Thursday, June 08, 2006


This is coolbert:

"Hasten, oh fyrdsmen, down to the river
The dragonships come on the in-flowing tide
The linden-wood shield and the old spear of ash-wood
Are needed again by the cold water-side
Draw up the shield-wall, oh shoulder companions
Later whenever our story is told
They'll say that we died guarding what we call dearest,
Land that the sons of the Saxons will hold!"

Perhaps the most difficult tactic/maneuver/ruse to be found in warfare is the feigned retreat.

ONLY "troops" of the most disciplined variety, working according to a plan, can execute such a maneuver. The danger is that a retreat, even a feigned one, will become contagious and unanticipated actions will occur. It is a big gamble. But a gamble that can pay off with big dividends.

[I use the word troops in a figurative sense. Troops can mean both warriors and soldiers both!!]

"Feigned retreat

The act of feigning a withdrawal or rout in order to lure an enemy away from a defended position or into a prepared ambush is an ancient tactic, and has been used throughout the history of warfare. Ancient Mongols were famed for, among other things, their extensive use of feigned retreats during their conquests, as their fast, light cavalry made successful pursuit by an enemy almost impossible."

As quoted above, the Mongols were famous for their ability at feigned retreat. Lure the opposition into a planned ambush from which they would not emerge [the opposition].

A description of the Mongol feigned retreat at Mohi [1241]:

"When news of the Hungarian battle strategy reached the Mongol commanders they slowly withdrew, drawing their enemies on. This was classic Mongol strategy, perfected by Subutai. He prepared a battlefield and waited."

A feigned retreat on a somewhat macro scale, leading the Hungarian forces into a prepared trap.

American Indians fighting American settlers and the U.S. Cavalry were also masters of the feigned retreat. Cavalry officers were well told in advance that if you saw a group of Indian warriors on the horizon watching you, and they turned on their horses and rode off in the opposite direction, "don't blindly follow them!!" They were trying to lure you into an ambush.

Yet, human nature being what it is, cavalry officers did follow the "retreating" Indians, rode into a trap, and were massacred. This did happen!!

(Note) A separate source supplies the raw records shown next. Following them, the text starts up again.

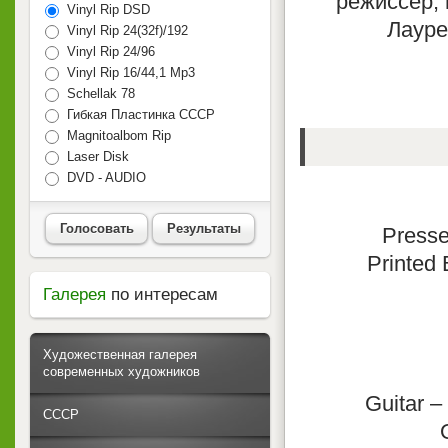
режиссёр, 
Vinyl Rip DSD
Лауре
Vinyl Rip 24(32f)/192
Vinyl Rip 24/96
Vinyl Rip 16/44,1 Mp3
Schellak 78
Гибкая Пластинка СССР
Magnitoalbom Rip
Laser Disk
DVD - AUDIO
Голосовать
Результаты
Press
Printed
Галерея
по интересам
Художественная галерея
современных художников
Guitar 
СССР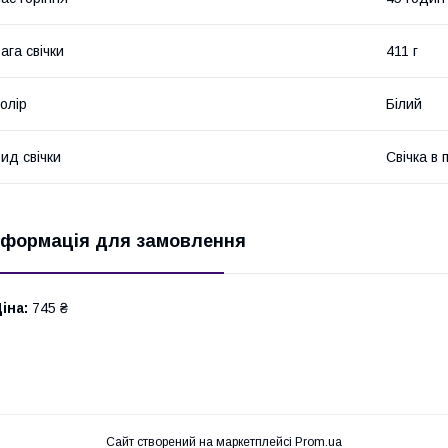
ага свічки
411 г
олір
Білий
ид свічки
Свічка в 
нформація для замовлення
іна:
745 ₴
Сайт створений на маркетплейсі
Prom.ua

Another example of feigned retreat MAY have occurred at the Battle of Hastings [1066].

Norman invader versus Saxons. From the onset of the battle, the Saxons, forming a shield wall [here a song about the shield wall] and defending from the military crest of a hill, had the upper hand.

Normans, charging uphill, were not able to penetrate the shield wall of the Saxons, and suffered inordinate casualties.

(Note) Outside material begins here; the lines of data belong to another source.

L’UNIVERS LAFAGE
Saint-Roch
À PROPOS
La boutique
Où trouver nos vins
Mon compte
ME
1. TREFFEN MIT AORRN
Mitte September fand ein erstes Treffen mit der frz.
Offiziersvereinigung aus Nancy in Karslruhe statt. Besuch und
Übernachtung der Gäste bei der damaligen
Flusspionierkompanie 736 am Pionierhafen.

Norman victory only became possible when Breton vassals of the Norman ruler William executed a feigned retreat. The Saxons, pursuing the Bretons, overcome by desire to "finish off" the Normans, broke ranks, the shield wall disintegrating, a general melee' ensuing, a general melee' going NOT in favor of the Saxons, William carrying the day!!!

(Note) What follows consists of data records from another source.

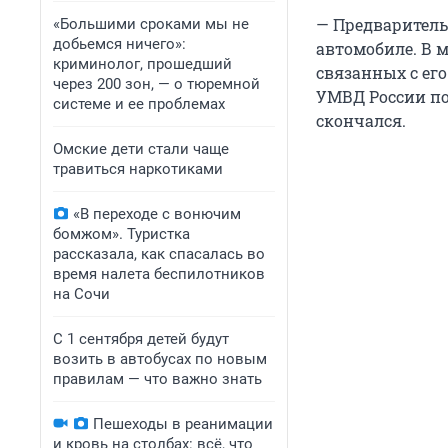
— Предваритель
«Большими сроками мы не
добьемся ничего»:
автомобиле. В 
криминолог, прошедший
связанных с его
через 200 зон, — о тюремной
УМВД России по 
системе и ее проблемах
скончался.
Омские дети стали чаще
травиться наркотиками
«В переходе с вонючим
бомжом». Туристка
рассказала, как спасалась во
время налета беспилотников
на Сочи
С 1 сентября детей будут
возить в автобусах по новым
правилам — что важно знать
Пешеходы в реанимации
и кровь на столбах: всё, что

"The Bretons, due to their Alannic influence, were experienced in cavalry tactics and may have set up a feigned retreat."

"The Breton name Alan (rather than the French Alain) and several towns with names related to 'Alan', such as Alanville are popularly taken as evidence that a contingent settled in Brittany."

[as long as the Saxons maintained a defensive battle with shield wall at the military crest of a hill, they stood little chance of losing. Only when they broke ranks in pursuit of the Bretons did the battle go against them.]

"'one side attacking with all mobility, the other withstanding as though rooted to the soil'."

Once uprooted by the feigned retreat, the Saxons lost their advantage and as a consequence the battle. Simple as that.